После кошмарного пути я очутился в Чистополе, где находится много эвакуированных семейств писателей. Прожив некоторое время у Асеева и продав все оставшееся от матери имущество (примерно на 2000 рублей), я решил, несмотря на бомбежки и все прочее, отправиться в Москву. Я закончил все свои дела, добыл пропуск и подготовился к отъезду на этот раз по воде до Горького, но тут директор литфондовского Детдома мне сообщила[134], что на мое имя пришла телеграмма из Московского литфонда о зачислении меня в писательский Детдом, где содержатся дети всех возрастов и где я могу жить на полном пансионе, где меня будут «кормить, мыть и укладывать спать», а главное, я буду учиться в 9-м классе в школе вместе с другими писательскими детьми. И, обдумав все это, я решил остаться главным образом из-за школы, которую я здесь могу посещать, а в Москве «кто знает»?
Это решение мне стоило немалых усилий. Мне ужасно хотелось увидеть тебя, с тобой поговорить, увидеть Москву и Мулю – но всем этим я хладнокровно пожертвовал. Кроме того, я уверен, что на моем месте ты бы тоже остался.
Теперь мне хочется, чтобы ты знал следующее: какими бы ни были грядущие события, настанет день, когда я вернусь в Москву. На это будут направлены все мои усилия. Кроме того, вернется в Москву и весь Детдом (есть толк и от этих «детей знаменитостей»). И в этом случае я вернусь в Москву. Со своей стороны приложи все усилия, чтобы остаться в Москве, и в таком случае мы всенепременно встретимся.
Я тебя очень прошу послать в Чистополь телеграмму с сообщением, где ты живешь. Мне чрезвычайно важно не потерять тебя из виду. Очень тебя прошу. А сейчас хочу сказать тебе до свидания, старина. Что бы ни случилось, все будет хорошо, и мы встретимся. Надеюсь, и на нашей улице будет праздник!
Жму твою лапу.
Твой друг Мур.
P.S. He пиши писем – они слишком долго идут.

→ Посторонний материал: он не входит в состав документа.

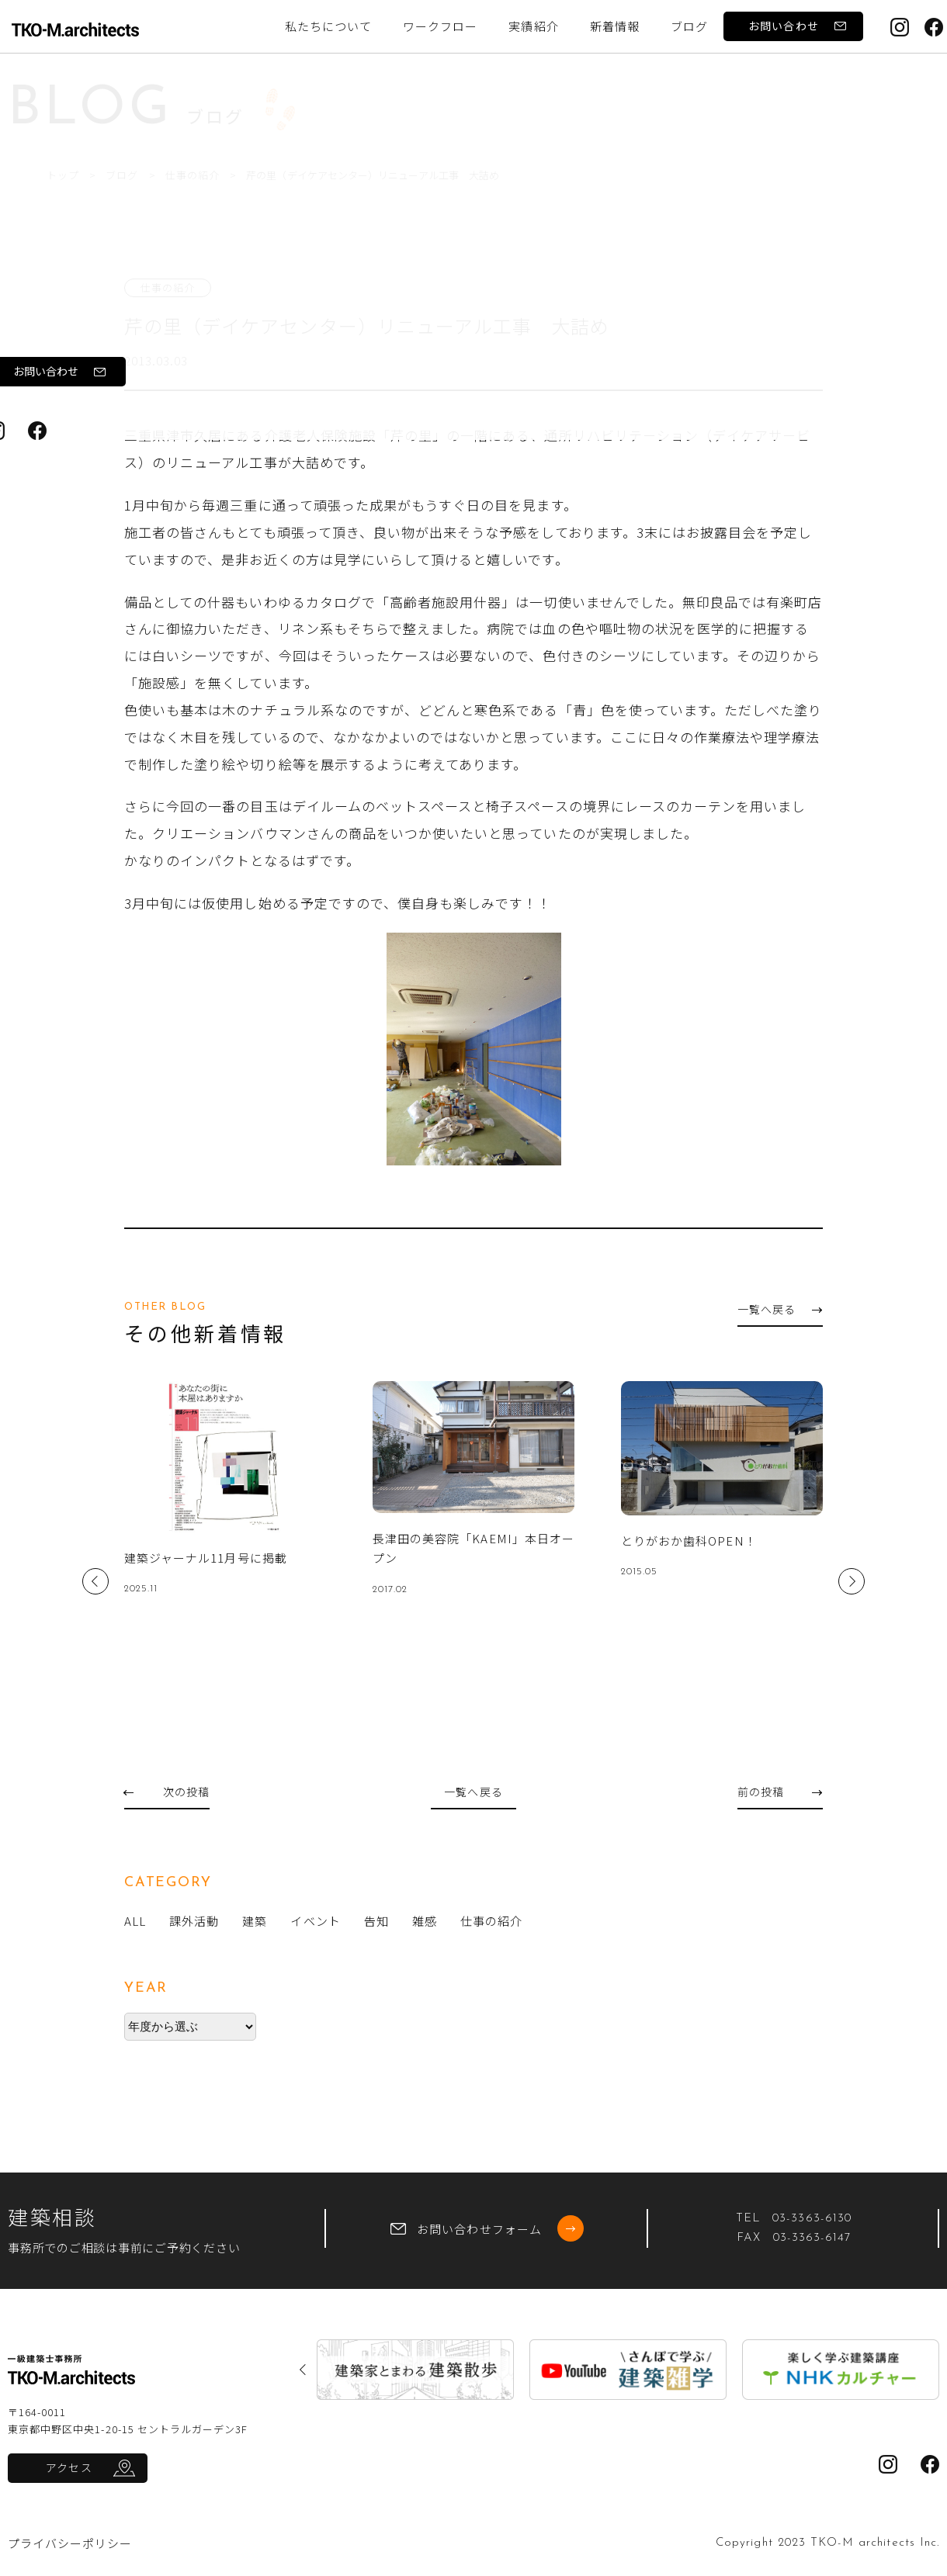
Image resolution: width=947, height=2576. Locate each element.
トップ (63, 175)
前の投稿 (779, 1791)
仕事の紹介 (197, 175)
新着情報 (615, 26)
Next (851, 1581)
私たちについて (328, 26)
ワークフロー (440, 26)
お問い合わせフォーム (487, 2228)
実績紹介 (533, 26)
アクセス (69, 2467)
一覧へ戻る (779, 1309)
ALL (135, 1921)
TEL (794, 2219)
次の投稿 (167, 1791)
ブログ (124, 175)
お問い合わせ (796, 25)
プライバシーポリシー (70, 2543)
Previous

Адрес: Татарская АССР, гор. Чистополь,
Почта – до востребования.
Эфрону Г.С.
Я знаю, на некоторых эти письма могут произвести удручающее впечатление – так писать о гибели матери, и о такой трагической гибели! Так холодно, рассудительно! Ни отчаяния, ни слез, ни горя, просто констатация факта: «Что сделано – то сделано», «Я ее вполне понимаю и оправдываю…» И все. И тут же о себе, о стирке, о глажке, о продаже вещей, ее вещей… Какая черствость, какой эгоизм!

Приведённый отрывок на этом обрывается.